=== Begin Enclosure ===
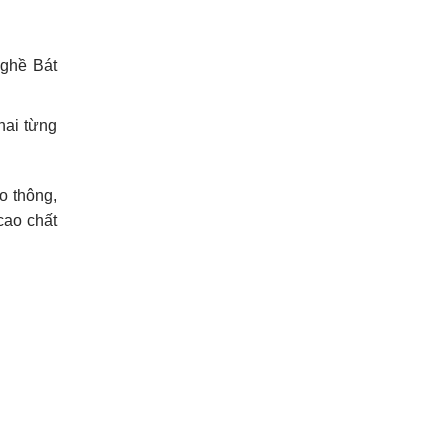
nghề Bát
hai từng
o thông,
cao chất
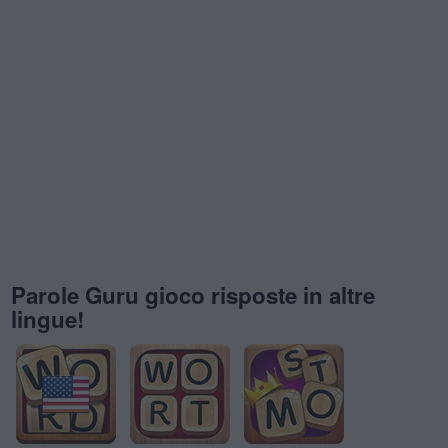
Parole Guru gioco risposte in altre
lingue!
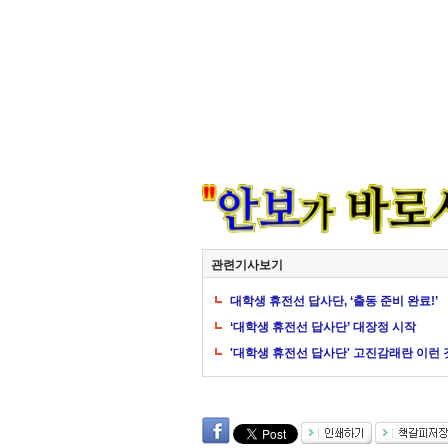
관련기사보기
대학생 휴전선 답사단, ‘출동 준비 완료!’
‘대학생 휴전선 답사단’ 대장정 시작
'대학생 휴전선 답사단' 고진감래란 이런 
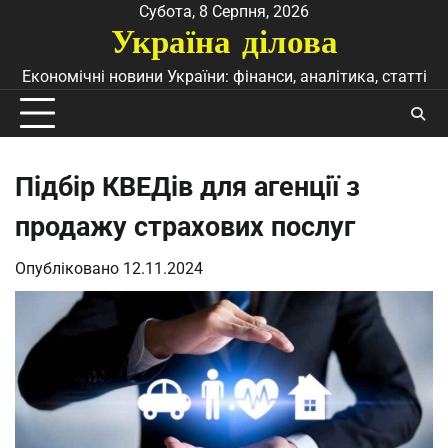
Перейти
Субота, 8 Серпня, 2026
Україна ділова
до
вмісту
Економічні новини України: фінанси, аналітика, статті
Підбір КВЕДів для агенції з
продажу страхових послуг
Опубліковано
12.11.2024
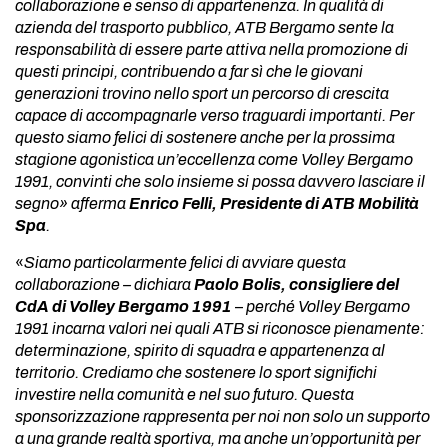
collaborazione e senso di appartenenza. In qualità di
azienda del trasporto pubblico, ATB Bergamo sente la
responsabilità di essere parte attiva nella promozione di
questi principi, contribuendo a far sì che le giovani
generazioni trovino nello sport un percorso di crescita
capace di accompagnarle verso traguardi importanti. Per
questo siamo felici di sostenere anche per la pros
sima
stagione agonistica un’eccellenza come Volley Bergamo
1991, convinti che solo insieme si possa davvero lasciare il
segno» afferma
Enrico Felli, Presidente di ATB Mobilità
Spa
.
«
Siamo particolarmente felici di avviare questa
collaborazione – dichiara
Paolo Bolis, consigliere del
CdA di Volley Bergamo 1991
–
perché Volley Bergamo
1991 incarna valori nei quali ATB si riconosce pienamente:
determinazione, spirito di squadra e appartenenza al
territorio. Crediamo che sostenere lo sport significhi
investire nella comunità e nel suo futuro. Questa
sponsorizzazione rappresenta per noi non solo un supporto
a una grande realtà sportiva, ma anche un’opportunità per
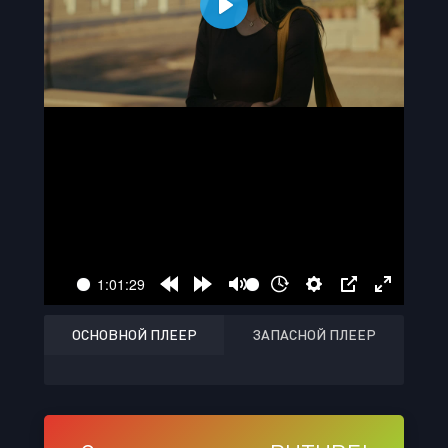
ОСНОВНОЙ ПЛЕЕР
ЗАПАСНОЙ ПЛЕЕР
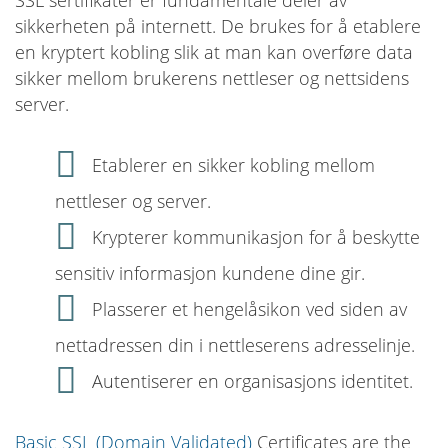
sikkerheten på internett. De brukes for å etablere
en kryptert kobling slik at man kan overføre data
sikker mellom brukerens nettleser og nettsidens
server.
Etablerer en sikker kobling mellom
nettleser og server.
Krypterer kommunikasjon for å beskytte
sensitiv informasjon kundene dine gir.
Plasserer et hengelåsikon ved siden av
nettadressen din i nettleserens adresselinje.
Autentiserer en organisasjons identitet.
Basic SSL (Domain Validated)
Certificates are the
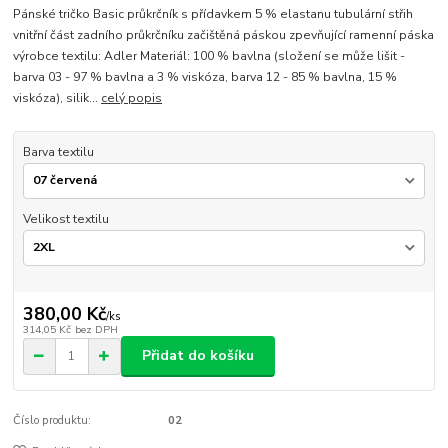
Pánské tričko Basic průkrčník s přídavkem 5 % elastanu tubulární střih
vnitřní část zadního průkrčníku začištěná páskou zpevňující ramenní páska
výrobce textilu: Adler Materiál: 100 % bavlna (složení se může lišit -
barva 03 - 97 % bavlna a 3 % viskóza, barva 12 - 85 % bavlna, 15 %
viskóza), silik...
celý popis
Barva textilu
Velikost textilu
380,00 Kč
/
ks
314,05 Kč
bez DPH
Přidat do košíku
Číslo produktu:
02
=== End Enclosure ===
Would you output only the span of the records above that opens with the line containing "Підбір КВЕДів для агенції з" and closes with the line containing "responsabilità di essere", ends included and pictures dropped?

SOLUTION TO THE PROBLEM>
Підбір КВЕДів для агенції з
продажу страхових послуг
Опубліковано
12.11.2024
collaborazione e senso di appartenenza. In qualità di
azienda del trasporto pubblico, ATB Bergamo sente la
responsabilità di essere parte attiva nella promozione di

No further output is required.